Before the pandemic, the Employees’ Retirement System of Texas’s private equity portfolio was performing well, delivering 7.6 percent in net internal rate of return last year.
Then things changed.
The $4.4 billion private equity portfolio has lost 2.14 percent, as measured by net IRR, for the 10 months ending June 30, new meeting materials show. Private equity was the “largest detractor” from the most recent quarter’s performance, losing 1.9 percent.
The retirement system’s top private equity managers by committed capital include LGT Capital Partners ($975 million committed), Riverside Company ($602 million), and Landmark Partners ($600 million), per fund documents.
During Wednesday’s meeting, the board will consider whether to approve a private equity tactical plan for 2021, which proposes that ERS place a greater focus on buyout vehicles and co-investments, among other changes.
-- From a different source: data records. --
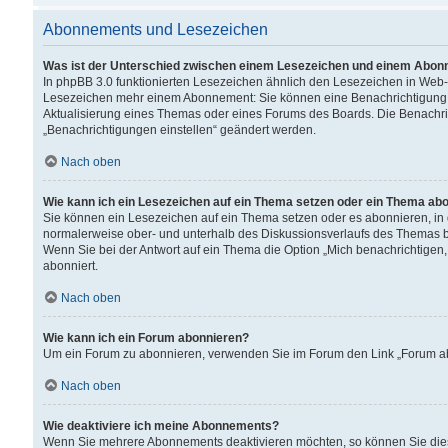
Abonnements und Lesezeichen
Was ist der Unterschied zwischen einem Lesezeichen und einem Abon
In phpBB 3.0 funktionierten Lesezeichen ähnlich den Lesezeichen in Web
Lesezeichen mehr einem Abonnement: Sie können eine Benachrichtigung er
Aktualisierung eines Themas oder eines Forums des Boards. Die Benachr
„Benachrichtigungen einstellen“ geändert werden.
Nach oben
Wie kann ich ein Lesezeichen auf ein Thema setzen oder ein Thema ab
Sie können ein Lesezeichen auf ein Thema setzen oder es abonnieren, in
normalerweise ober- und unterhalb des Diskussionsverlaufs des Themas b
Wenn Sie bei der Antwort auf ein Thema die Option „Mich benachrichtigen,
abonniert.
Nach oben
Wie kann ich ein Forum abonnieren?
Um ein Forum zu abonnieren, verwenden Sie im Forum den Link „Forum abo
Nach oben
Wie deaktiviere ich meine Abonnements?
Wenn Sie mehrere Abonnements deaktivieren möchten, so können Sie dies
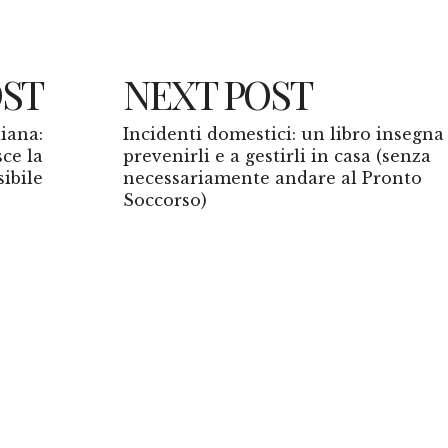
OST
NEXT POST
iana:
Incidenti domestici: un libro insegna
ce la
prevenirli e a gestirli in casa (senza
sibile
necessariamente andare al Pronto
Soccorso)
“The buyout segment of the market has been and will continue to be the key driver of co-investment deal flow for the portfolio,” per the plan. At present, ERS has committed 49.2 percent of its private equity portfolio to buyout funds, with a target allocation of 35 to 60 percent.
ERS would prioritize co-investing and continue to target 20 percent of capital commitments to such arrangements under the plan. This would reduce management fees to “enhance net returns,” the proposal argued.
Accessing high-quality venture capital managers at scale is challenging, the retirement system pointed out. Instead, under the tactical plan, ERS would emphasize growth-equity exposure. Right now, ERS has committed 16 percent of its private equity portfolio the strategy but can go up to 30 percent.
“Growth equity strategies are particularly relevant when it comes to international diversification where buyout markets in certain jurisdictions are less mature and growth equity represents the primary way to participate in those countries,” the plan said.
The private equity team said it is looking to hire a senior analyst in fiscal year 2021, which begins at the end of the month. ERS has yet to post the role on its website.
As of June 30, ERS managed $27.44 billion, down from $28.67 billion in the previous fiscal year. The retirement fund returned 0.3 percent for the year ending June 30, underperforming its benchmark by 2.9 percent, meeting materials show.
For the three-year and five-year periods ending June 30, the fund returned 5.1 percent and 5.4 percent respectively, just below its benchmark.